Me detengo de paso en una farmacia y vuelvo a preguntar por la vacuna contra la Encefalitis Japonesa, pero no la tienen más que sobre pedido. Y llega en una semana. Veré si hay en alguna farmacia de Viena, si el tiempo me lo permite, si el precio me lo permite, si las autoridades sanitarias de Viena me lo permiten. No pregunto si hay cubrebocas, por supuesto, los precios están totalmente fuera de toda proporción, y el peso mexicano ha comenzado a caer sin que pueda saberse a bien a qué se debe. Estaba casi en 20 pesos el euro cuando salí de México, ahora está en 23. Comenzó a caerse desde hace una semana.
Corroboro que ya han cerrado Euzkadi, además de La Rioja. Ya habían cerrado la Comunidad de Madrid. Paso frente a la estatua del Hermes que está en Gran Vía y veo su figura, volteando hacia el cielo, con el caduceo en la mano: ese bastón al que atraviesan dos serpientes que se entrecruzan. Veo que la aerolínea me ha mandado el parte de las nuevas cancelaciones de vuelos, pero en Rabat nadie me responde, no me quieren los del alojamiento regresar lo que había pagado por la reservación. Es dinero perdido. Cuando reservé, no pensaba en que podía no llegar por algún imprevisto, ahora me doy cuenta que todo esto está a punto de convertirse en un gran imprevisto.
Noticias sin fin
De regreso en el piso voy a prepararme de comer cuando me doy cuenta de que alguien se acabó mi jamón serrano, el queso sin abrir y dejó un filete. El teléfono, ahora caigo, casi no tiene batería y voy hacia la habitación de Marco. Está cerrada. Llamo a la puerta y nadie contesta. “¿Marco, ¿estás ahí? Tomaste el jamón de la nevera?”Marco sigue sin responder. Pero la puerta está atrancada, debe estar ahí. Empieza a fastidiarme esta situación. “¿Puedes pasarme el cargador del celular? Mi teléfono está por morir”. Nada.
Me preparo un poco de alubias con el spaghetti que queda y la única loncha que me dejaron. Sigue siendo buena cantidad de comida, pero no deja de molestarme que para estos tipos, cuya moneda cuesta ahora 23 pesos, sea así de fácil tomar mi jamón que para mí es caro y un queso que lo es aun más y comérselo como si nada. Ni después de ver un rato la televisión y acabar de comer el enojo se me pasa. Pienso también en los tipos del hotel en Marruecos que me han birlado lo que pagué. Toco fuertemente a la puerta de Marco, pero nadie abre. Está atrancada. Comienzo a dudar. ¿Se habrá ido y habrá dejado así la puerta, cerrada? ¿Y mi cargador?, ¿y el convertidor de corriente con el que se lo he prestado?
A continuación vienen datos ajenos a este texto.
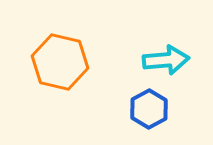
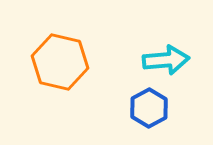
blue hexagon: moved 1 px up
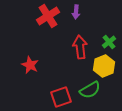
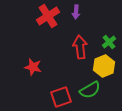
red star: moved 3 px right, 2 px down; rotated 12 degrees counterclockwise
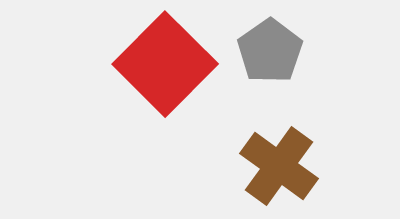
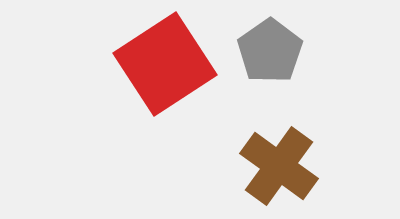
red square: rotated 12 degrees clockwise
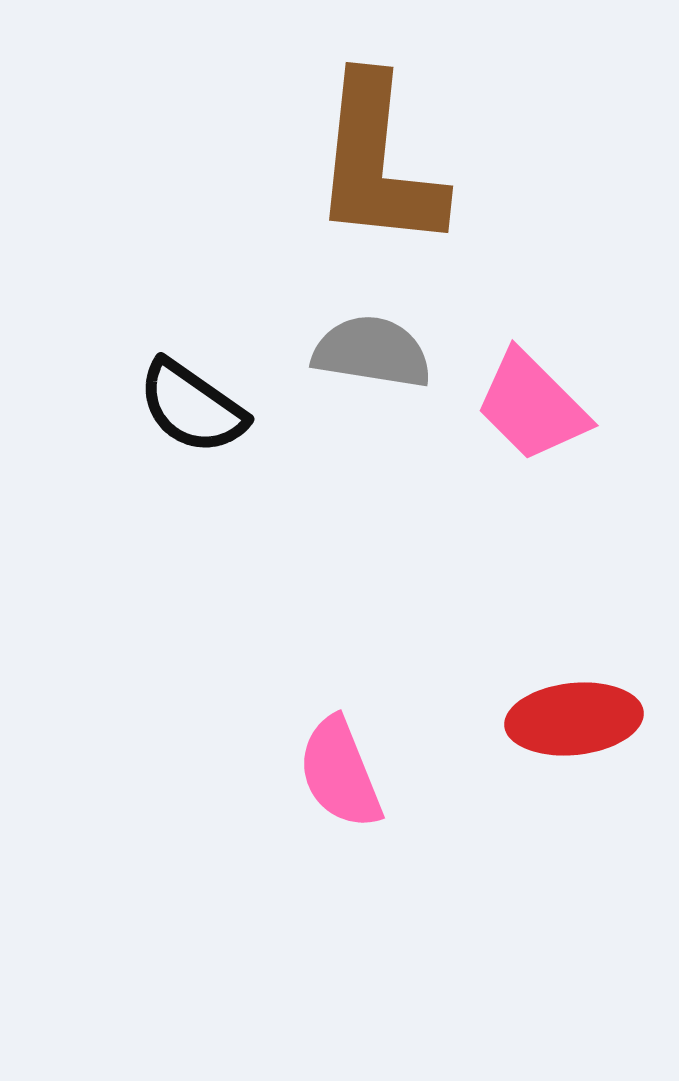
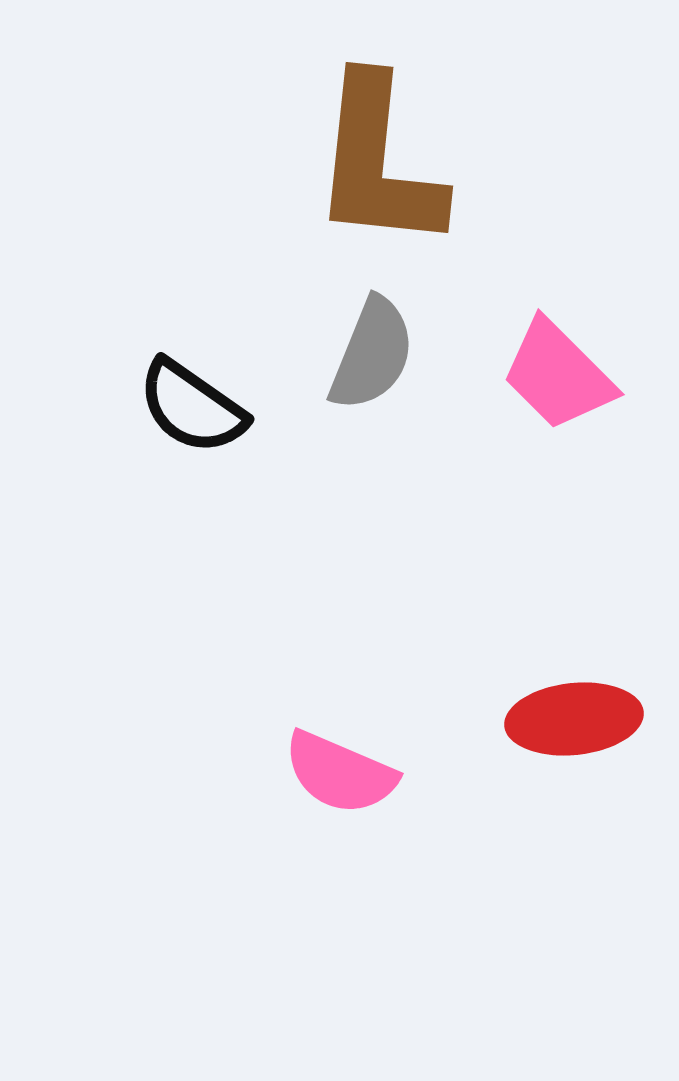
gray semicircle: moved 2 px down; rotated 103 degrees clockwise
pink trapezoid: moved 26 px right, 31 px up
pink semicircle: rotated 45 degrees counterclockwise
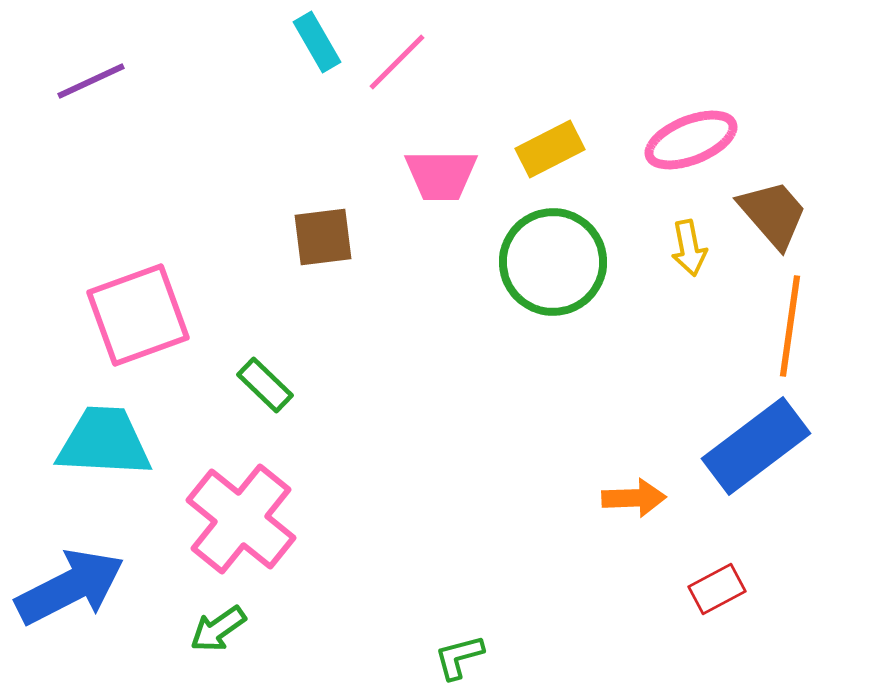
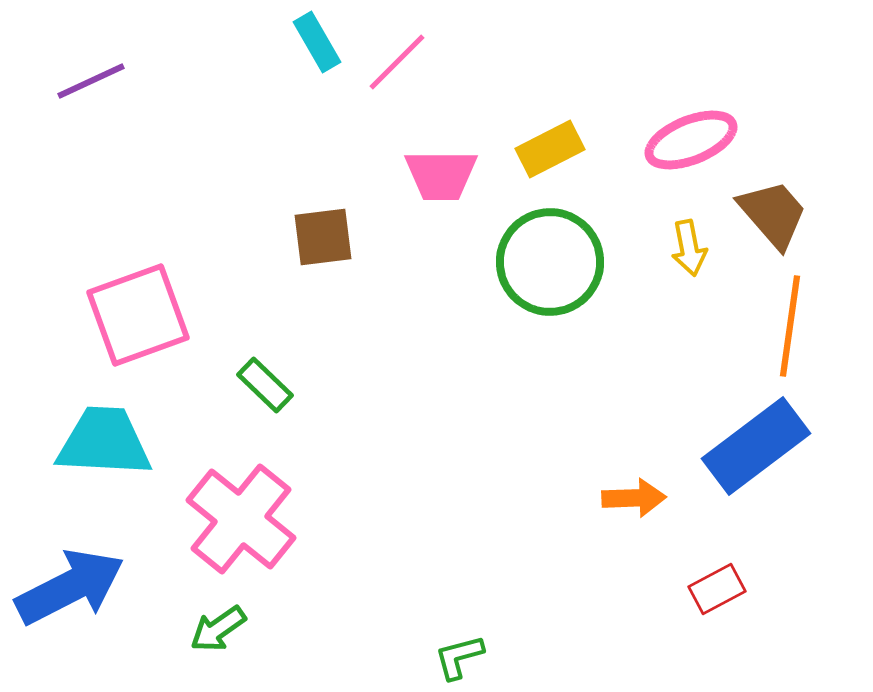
green circle: moved 3 px left
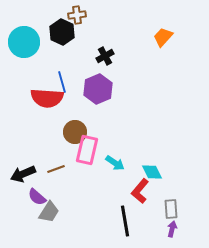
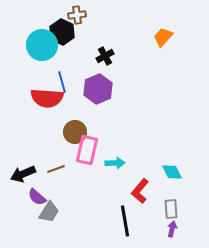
cyan circle: moved 18 px right, 3 px down
cyan arrow: rotated 36 degrees counterclockwise
cyan diamond: moved 20 px right
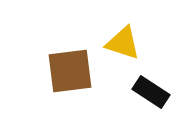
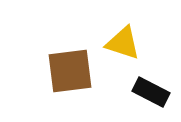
black rectangle: rotated 6 degrees counterclockwise
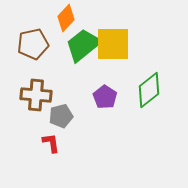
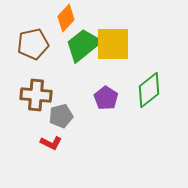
purple pentagon: moved 1 px right, 1 px down
red L-shape: rotated 125 degrees clockwise
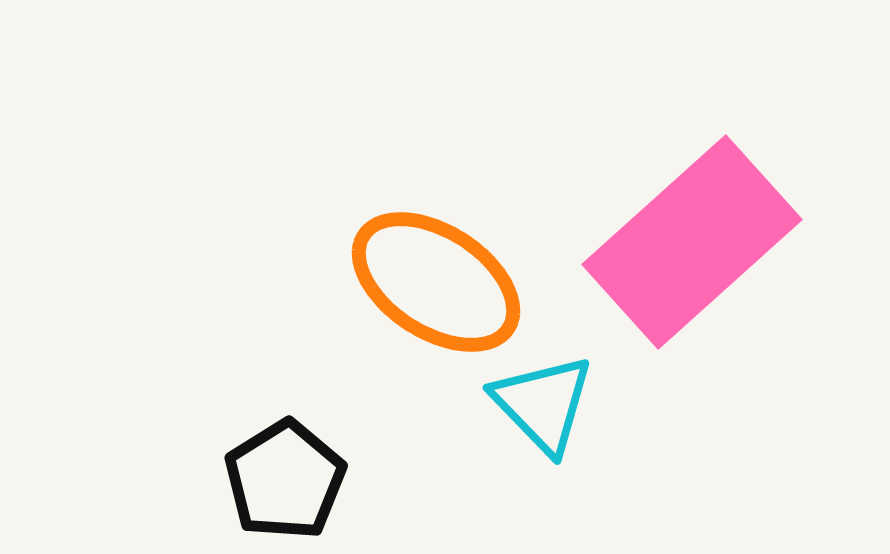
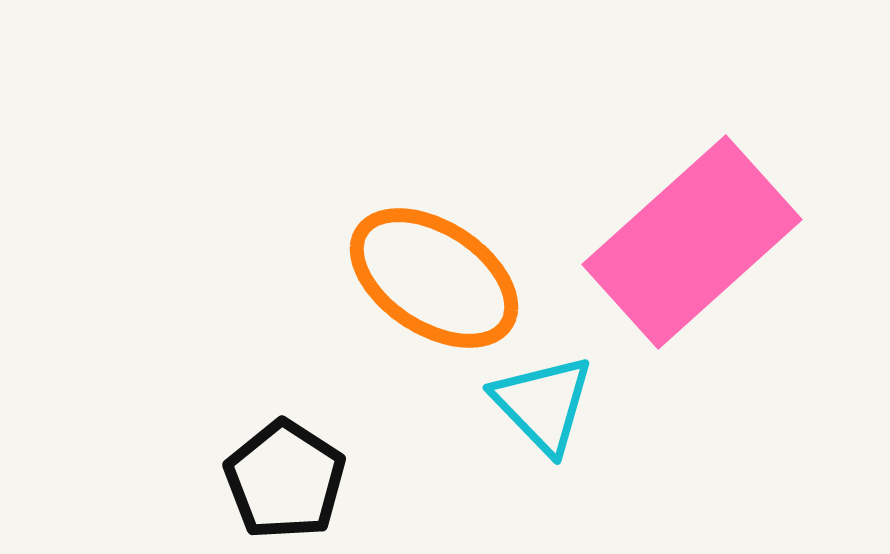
orange ellipse: moved 2 px left, 4 px up
black pentagon: rotated 7 degrees counterclockwise
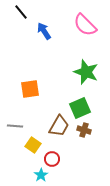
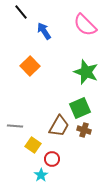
orange square: moved 23 px up; rotated 36 degrees counterclockwise
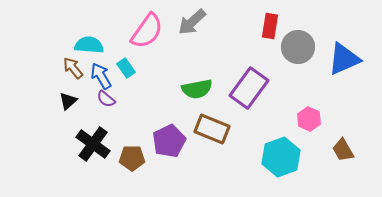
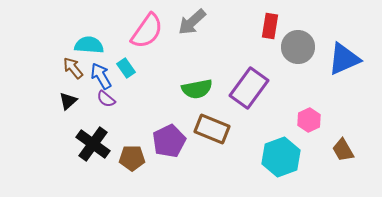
pink hexagon: moved 1 px down; rotated 10 degrees clockwise
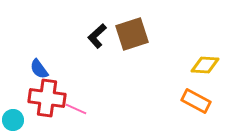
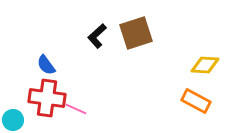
brown square: moved 4 px right, 1 px up
blue semicircle: moved 7 px right, 4 px up
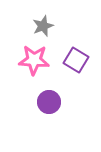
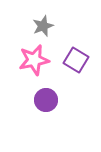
pink star: rotated 16 degrees counterclockwise
purple circle: moved 3 px left, 2 px up
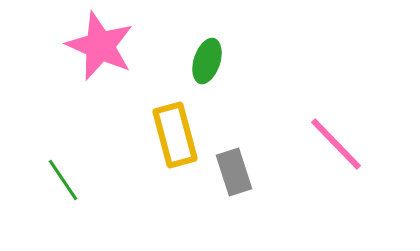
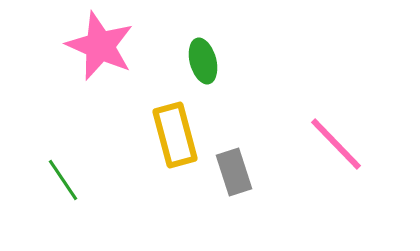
green ellipse: moved 4 px left; rotated 33 degrees counterclockwise
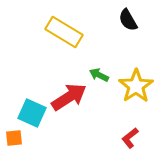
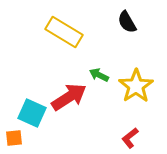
black semicircle: moved 1 px left, 2 px down
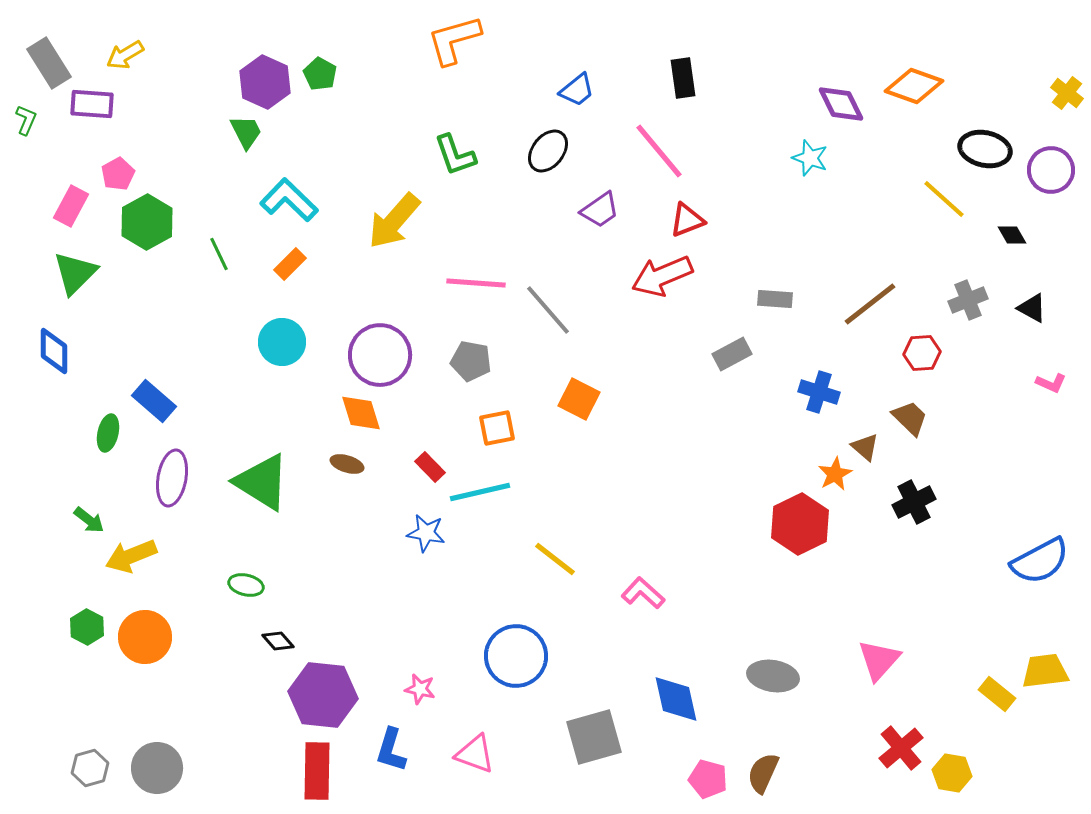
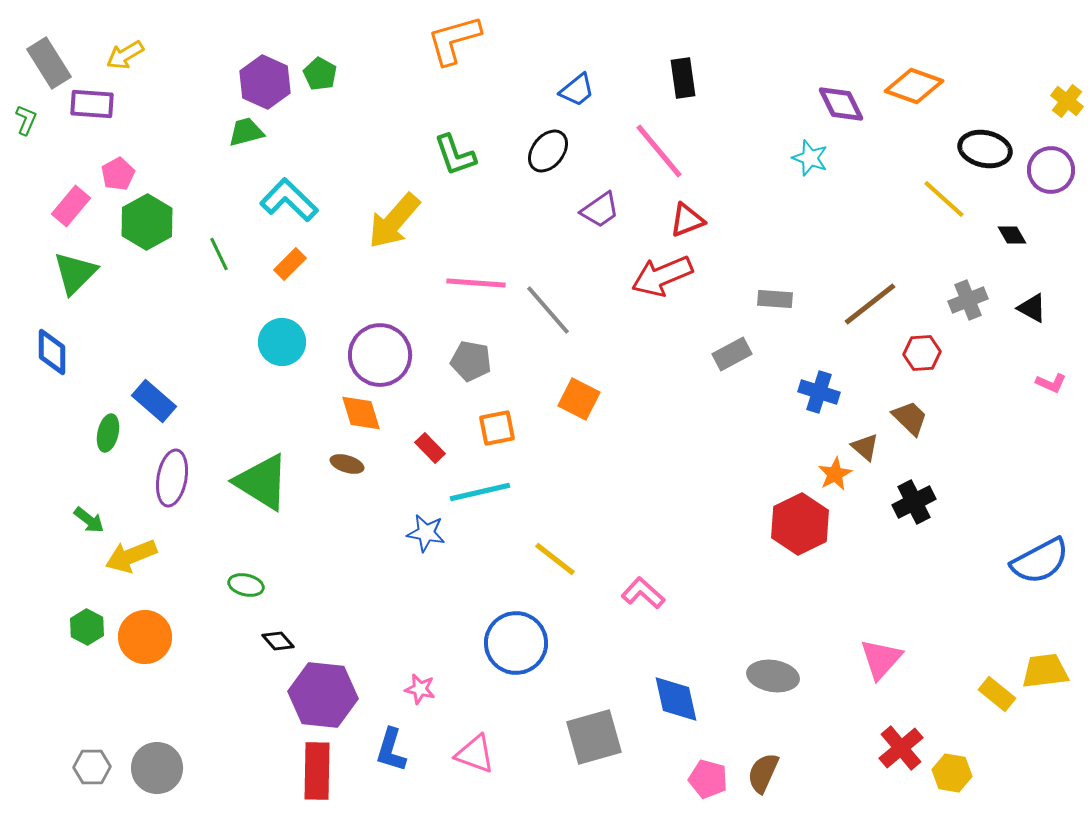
yellow cross at (1067, 93): moved 8 px down
green trapezoid at (246, 132): rotated 78 degrees counterclockwise
pink rectangle at (71, 206): rotated 12 degrees clockwise
blue diamond at (54, 351): moved 2 px left, 1 px down
red rectangle at (430, 467): moved 19 px up
blue circle at (516, 656): moved 13 px up
pink triangle at (879, 660): moved 2 px right, 1 px up
gray hexagon at (90, 768): moved 2 px right, 1 px up; rotated 15 degrees clockwise
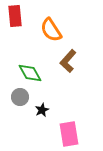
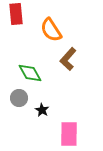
red rectangle: moved 1 px right, 2 px up
brown L-shape: moved 2 px up
gray circle: moved 1 px left, 1 px down
black star: rotated 16 degrees counterclockwise
pink rectangle: rotated 10 degrees clockwise
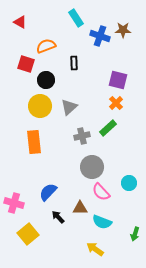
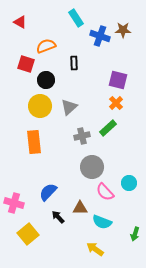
pink semicircle: moved 4 px right
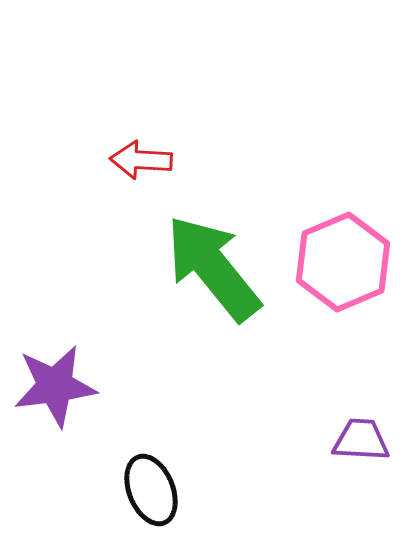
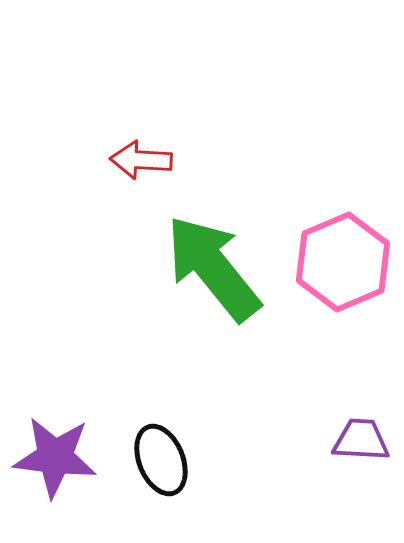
purple star: moved 71 px down; rotated 14 degrees clockwise
black ellipse: moved 10 px right, 30 px up
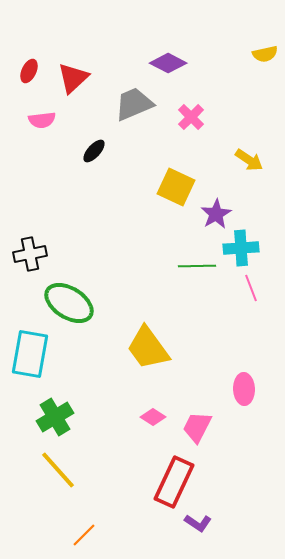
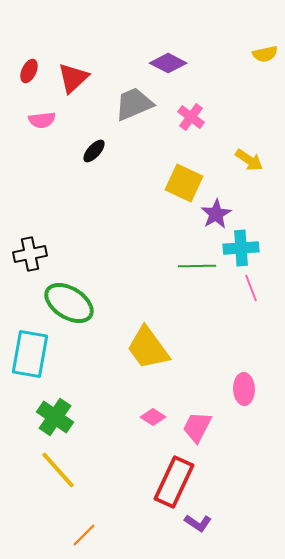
pink cross: rotated 8 degrees counterclockwise
yellow square: moved 8 px right, 4 px up
green cross: rotated 24 degrees counterclockwise
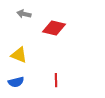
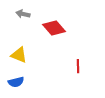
gray arrow: moved 1 px left
red diamond: rotated 35 degrees clockwise
red line: moved 22 px right, 14 px up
Empiezo a empujar la puerta, pero está taponada, así que sin pensarlo me abalanzo con todo mi peso y la aviento con el hombro. Se abre de golpe. Marco está en la cama, dizque dormido, porque es obvio que por el ruido debería haber despertado, pero ni se inmuta y sigue a lo suyo. Cargador y adaptador están en el enchufe junto a la cama. Y apenas un paso delante del umbral hay un pedazo de madera del quicio de la puerta tirado. Se ha roto por la presión.
Desconecto su teléfono. Me parece escuchar un ruido en el closet. Es obvio que no está solo y que la señora Fabiola tenía razón. Levanto el marco de la puerta y lo pongo en su lugar, pero no se queda por mucho tiempo ahí y cae de nuevo. Vuelvo a levantarlo y trato de que ensamble. No se ha partido, está despegado, solamente pero parece que los clavos que lo sostenían deberán reemplazarse. Me llevo mis cosas y salgo.
Tomo mi pasaporte, la cartera, la computadora, que echo en el morral. Lleno una botella de agua y voy a la calle, al café, a caminar, a conectarme, a perderme otra vez en noticias sin término.